Раздался неожиданный хлюпающий звук, как будто жир отодрали от мяса, и страшные руки вспороли живот Лилли, распахнули, словно занавески. Все погрузилось в темноту, свет фонарика исчез, остались только его ощущения, и Лилли почувствовал, как холодный воздух ворвался в полость его тела, – это ощущение на миг пересилило даже мучительную боль. Он упал на спину с неописуемым криком ужаса и боли, осознавая, что кто-то потрошит его внутренности, громко и жадно чавкая.
Констанс Грин промокла до костей, пропитавшееся водой платье липло к телу, подол отяжелел от песка и грязи. Но она не чувствовала холода: бездомное детство в доках Нью-Йорка сделало ее неуязвимой для низких температур. Ветер трепал и раскачивал траву солянку и камыши, когда Констанс продиралась сквозь них, хлюпая низкими ботинками по болотистой почве и освещая себе путь лучом фонарика, пляшущим в темноте и высвечивающим хлесткие капли дождя. Она быстро продвигалась вперед, разгневанная, смущенная и униженная.
Поначалу она хотела просто уйти – убраться подальше, пока не натворила чего-нибудь жуткого и непоправимого, о чем будет жалеть всю оставшуюся жизнь. Но когда она выбежала из гостиницы и направилась на юг, к дюнам и траве, в ее голове начали выстраиваться зачатки планов.
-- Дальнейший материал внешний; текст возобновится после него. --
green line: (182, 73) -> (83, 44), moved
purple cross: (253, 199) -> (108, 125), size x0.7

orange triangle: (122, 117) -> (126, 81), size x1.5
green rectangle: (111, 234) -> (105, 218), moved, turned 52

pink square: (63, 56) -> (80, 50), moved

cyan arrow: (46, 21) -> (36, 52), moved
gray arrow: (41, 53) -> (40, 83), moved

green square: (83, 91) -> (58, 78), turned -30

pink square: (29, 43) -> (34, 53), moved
Где-то в глубине души Констанс понимала: то, что она делает, не просто вызов Пендергасту, это еще и иррационально и, возможно, опасно. Но ей было все равно. Она была уверена, что на сей раз ее опекун ошибся: в Эксмуте происходит что-то еще, что-то темное, странное, не поддающееся логическому осмыслению… и все еще не раскрытое. Она знала больше, чем он, о таких документах, как рукопись Саттера, знала, что в них подчас содержится больше, чем принято думать. «Obscura Peregrinatione ad Littus» («темное паломничество на южный берег») – вот тайна, которую еще предстоит раскрыть, и ответ на эту тайну лежал на юге, в развалинах Олдема. Пока она даже представить себе не могла, в чем разгадка. Но она докажет Пендергасту свою правоту. Докажет, а потом запрется в подвальных комнатах особняка на Риверсайд-драйв, известных только ей, и будет там сидеть, пока не почувствует в себе желания снова увидеть солнце.
По мере того как уровень земли поднимался, солянка уступала место низкорослым остролистым дубам и покореженным шотландским соснам. Констанс миновала Костедробильные камни и выступающий мыс за ними, пересекла отмель и канал – как раз был отлив – и добралась до Кроу-Айленда на дальнем краю заповедника. Океан находился к востоку и слева от нее, за длинным и узким барьерным островом. Констанс остановилась и прислушалась, но ветер завывал так громко, что перекрывал шум прибоя. Единственное, что она могла видеть в вихрящейся черноте, – это слабый мигающий свет Эксмутского маяка сзади, луч которого каждые девять секунд прорезал темноту. Именно по этому свету она и ориентировалась на своем пути в Олдем.